Netanyahu, whose speech was interrupted by student protesters from Ben Gurion University, said that security is a precondition to all the development his government is promoting in the Negev.

“There are wide spaces in the Negev, and we have to defend them,” he said. The premier pointed to the 200 kilometer wall that has been erected along the border with Egypt, as well as a similar one now being constructed in the Arava along the border with Jordan, as critical components of this security.

“I ask you to think what would have happened if the fence [on the Egyptian border] was not built,” he said. “We would have been flooded with thousands of Islamic State fighters from Sinai, and with hundreds of thousands of illegal job seekers from Africa. The fence stopped that.”

During the speech Netanyahu ticked off the steps his government has taken to develop the Negev, including developing transportation infrastructure – inclduding trains, new roads and overpases – bringing the Negev “closer” to the center; moving the IDF bases south, something that will serve as a catalyst for growth; and turning Beersheba into a center for cyber security.

He said that his vision is that in 12 years Beersheba, with a population today of some 210,00,  will be a city of 500,000 people.

At one point, while he was talking about what his government was doing for the south, a group of several student protesters,  interrupted his speech.

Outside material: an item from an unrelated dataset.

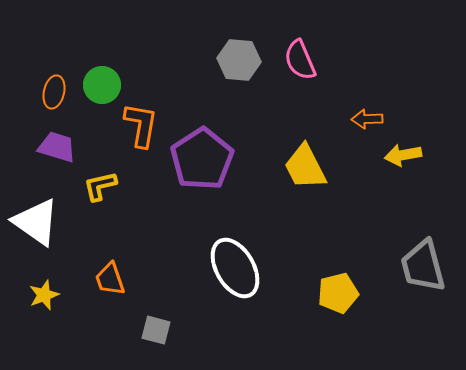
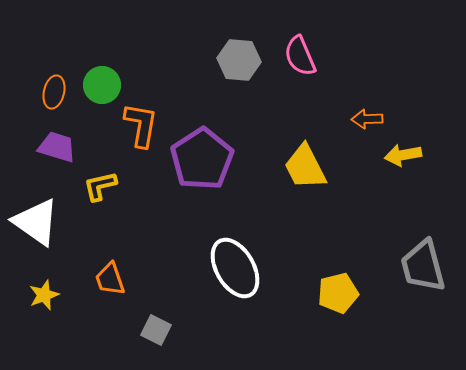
pink semicircle: moved 4 px up
gray square: rotated 12 degrees clockwise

Shachaf Avital, one of the protesters, yelled toward Netanyahu: “Why isn’t there money for Yeruham?”

Another five protesters chanted after him. “Why are people unemployed in Yeruham while in Omer, people are rich?”

Avital charged that the unemployment was due to the government’s building of new communities in the Negev, while failing to provide more places to work in existing communities.

Netanyahu did not respond to Avital in depth, saying sarcastically that he was impressed by the “spontaneous protest,” and adding that his government has invested more money in the Negev than any other government.

Tzlil Rubinshtein, a spokeswoman for the group, told The Jerusalem Post that part of their complaint regarding building in Negev is that the citizen’s needs are not being heard.

“The government isn’t listening to what the citizens really have to say, nor the needs of the community,” she said.

While NIS 5 billion will be invested to build five new communities in the Negev,  Rubinshtein said, only NIS 280 million has been allotted for supporting existing communities.

She said that the push for more Negev building is not being done out of genuine interest to strengthen periphery areas, but rather only for show.